Es ist nicht zu überhören. Da brüllt jemand laut „Mama!“ im Hintergrund. Gefolgt von einem unverständlichen Satz in hohem Quengelton. Gefolgt von weiteren, dringlicher werdenden „Mama!“-Rufen. Es ist 10:43 Uhr an einem Donnerstag. Am anderen
Ende der Telefonleitung eine Mitarbeiterin einer großen Institution. Ob wir unseren Termin verschieben könnten? Ihr Kind … sei leider heute nicht in der Kita … Ihre Stimme klingt zerknirscht. Kenn ich, weiß ich, macht doch nix, möchte ich ihr zurufen.
Mein erster großer Auftrag in Berlin? Wurde ausgeführt im Wohnzimmer, Laptop auf den Knien, das fiebernde Kleinkind lag lethargisch auf der Couch, ich hatte es mit einem Auge im Blick. Jahrelanger Klassiker: Homeoffice, weil eins der Kinder über Bauch- oder Halsschmerzen klagte. Wenn wichtige Anrufe kamen, hieß es „Bitte mal kurz ab ins Kinderzimmer, Tür zu. Mama muss dringend was arbeiten.“
Ich habe förmlichste Geschäftskorrespondenzen am Küchentisch erledigt. Neue Aufträge auf dem Badewannenrand sitzend verhandelt, weil das der einzige ruhige Ort in der Wohnung war. Ich habe wildeste Pantomimen aufgeführt, wenn die Kinder plötzlich mitten in einem wichtigen Gespräch das Fernsehprogramm gewechselt haben wollten. Moment, ich komm ja gleich!

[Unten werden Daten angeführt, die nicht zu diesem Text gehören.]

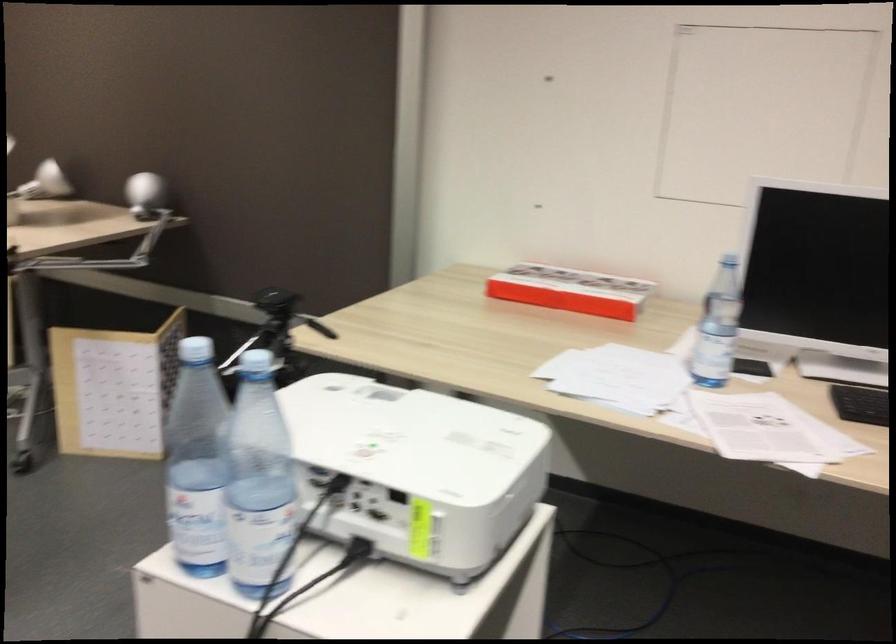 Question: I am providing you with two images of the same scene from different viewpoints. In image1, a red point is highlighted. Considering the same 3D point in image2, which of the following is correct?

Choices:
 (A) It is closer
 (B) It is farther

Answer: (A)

Und ja, auch das ist wahr: Ich habe meine Kinder mit noch nicht ganz ausgeheiltem Husten in die Kita geschickt. Weil: Ich! Kann! Heute! Nicht! Zu Hause! Bleiben! Die Arbeit ruft einfach zu laut.
Es tut mir NICHT leid, dass ich Mutter bin
Was für ein Stress. Und wozu? Um allzeit super-professionell zu wirken und hyper-dyper-pflichtbewusst?
Plötzlich auftretende Kinderkrankheiten sind bei zwei arbeitenden Elternteilen familiäre Katastrophen. Schon am Frühstückstisch maulen sich zwei mürrische Erwachsene an. Wer geht zum Kinderarzt, wer bleibt heute, wer morgen daheim? Stöhnen. Augenrollen. Dann wird mit Deadlines und Meetings argumentiert. Heute muss ich ins Büro! Ich aber auch! Die Stimmung fällt auf den Nullpunkt.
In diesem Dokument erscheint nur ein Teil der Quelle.